SUBJECT: Ph.D. Dissertation Defense
   
BY: Kevin Manalo
   
TIME: Tuesday, August 27, 2013, 11:30 a.m.
   
PLACE: Boggs, 3-47
   
TITLE: Detailed Analysis of Phase Space Effects in Fuel Burnup/Depletion for PWR Assembly & Full Core Models Using Large-Scale Parallel Computation
   
COMMITTEE: Dr. Glenn E. Sjoden, Chair (NRE)
Dr. Farzad Rahnema (NRE)
Dr. Chaitanya S. Deo (NRE)
Dr. Bojan Petrovic (NRE)
Dr. Ce Yi (NRE)
Dr. Adam N. Stulberg (INTA)
Dr. Robert Smith (AFTAC)
 

SUMMARY

Nuclear nonproliferation research and forensics have a need for improved software solutions, particularly in the estimates of the transmutation of nuclear fuel during burnup and depletion.
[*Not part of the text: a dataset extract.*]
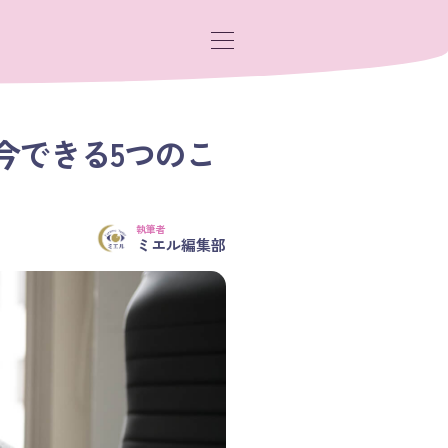
今できる5つのこ
執筆者
ミエル編集部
At the same time, parallel computers have become effectively sized to enable full core simulations using highly-detailed 3d mesh models. In this work, the limiting accuracies in the discrete ordinates (Sn) transport phase space are analyzed, and the capability for modeling 3d reactor models is researched with PENBURN, a burnup/depletion code that couples to the PENTRAN Parallel Sn Transport Solver and also to the Monte Carlo solver MCNP5 using the multigroup option. This research is computationally focused, but will also compare a subset of results of experimental Pressurized Water Reactor (PWR) burnup spectroscopy data available with the OECD-based and JAERI-based data using SFCOMPO (Spent Fuel Isotopic Composition Database). Also, this research will analyze large-scale Cartesian mesh models that can be feasibly modeled for 3d burnup, as well as investigate the improvement of finite differencing schemes used in parallel Sn transport with PENTRAN, in order to optimize runtimes for full core transport simulation, and provide comparative results with Monte Carlo simulations. Also, the research will consider improvements to software that will be parallelized, further improving the runtime of large models. The core simulations that form the basis of this research, utilizing discrete ordinates methods and Monte Carlo methods to drive time and space dependent isotopic reactor production using the PENBURN code, will provide more accurate detail of fuel compositions that can benefit nuclear safety and fuel management. In doing so, a significant benefit of this work will demonstrate the utility of precise inventory of fission products and actinides, ultimately contributing to improved estimates of fuel isotopics and fission products for nuclear security, non-proliferation, and safeguards applications.